E para, no futuro, dar resposta ao que os portugueses lhes disserem, surge, agora, a produtora DAZE, o mais recente projeto destes seis recém-licenciados. Um projeto ainda a dar os seus primeiros passos e ambicioso, mas “que dá uma adrenalina louca”, sendo que a ideia, conta Luís, é criar “uma estrutura que ‘agarre’ num projeto ou num artista, do início ao fim, em todas as suas variantes”, desde o som à imagem, passando pela comunicação.
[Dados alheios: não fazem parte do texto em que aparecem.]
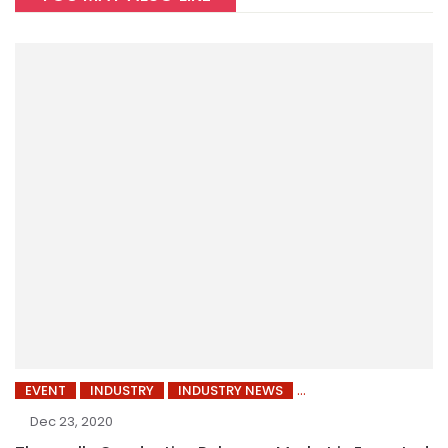
EVENT
INDUSTRY
INDUSTRY NEWS
Dec 23, 2020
“No fundo, isto é a nossa tentativa de conseguirmos viver do cinema e de ficar cá”, explica Bernardo, “era muito fácil irmos para outro país. Onde pagássemos menos impostos, onde fosse mais fácil começarmos, onde há mais mercado… O que nós estamos a tentar é dar a Portugal uma oportunidade de ficarmos cá”.
Fazendo parte daquela que será uma das primeiras gerações com formação superior na área, em Portugal, como relembra Luís, o objetivo é “dar um ponto de viragem”, diz Bernardo, “vamos fazer com que, se calhar, a cultura do cinema em Portugal seja outra e depois se propague”. Para tal, os primeiros esforços passam por, não só dar maior visibilidade e credibilidade ao cinema português junto do público, como fomentar o espírito de equipa e a “química” entre os próprios profissionais da área.
“As nossas outras curtas-metragens têm que perceber que nós somos bons para elas e elas são boas para nós – se elas não existissem, o prémio que nós ganhamos na faculdade não teria valor porque éramos a única”, diz o realizador, “Nós precisamos todos uns dos outros, não temos que nos olhar como rivais, mesmo que estejamos a fazer coisas em separado, é para que isto [o cinema português] cresça”.
A ideia é, aliás no futuro, conseguir conjugar esta produção de conteúdos à expansão do mercado cinematográfico português: “Somos o Robin Hood do cinema. Vamos aqui tirar a estas áreas, tentar ganhar dinheiro aqui, para depois conseguirmos ter dinheiro para fazermos cinema”, diz o realizador, em tom de brincadeira.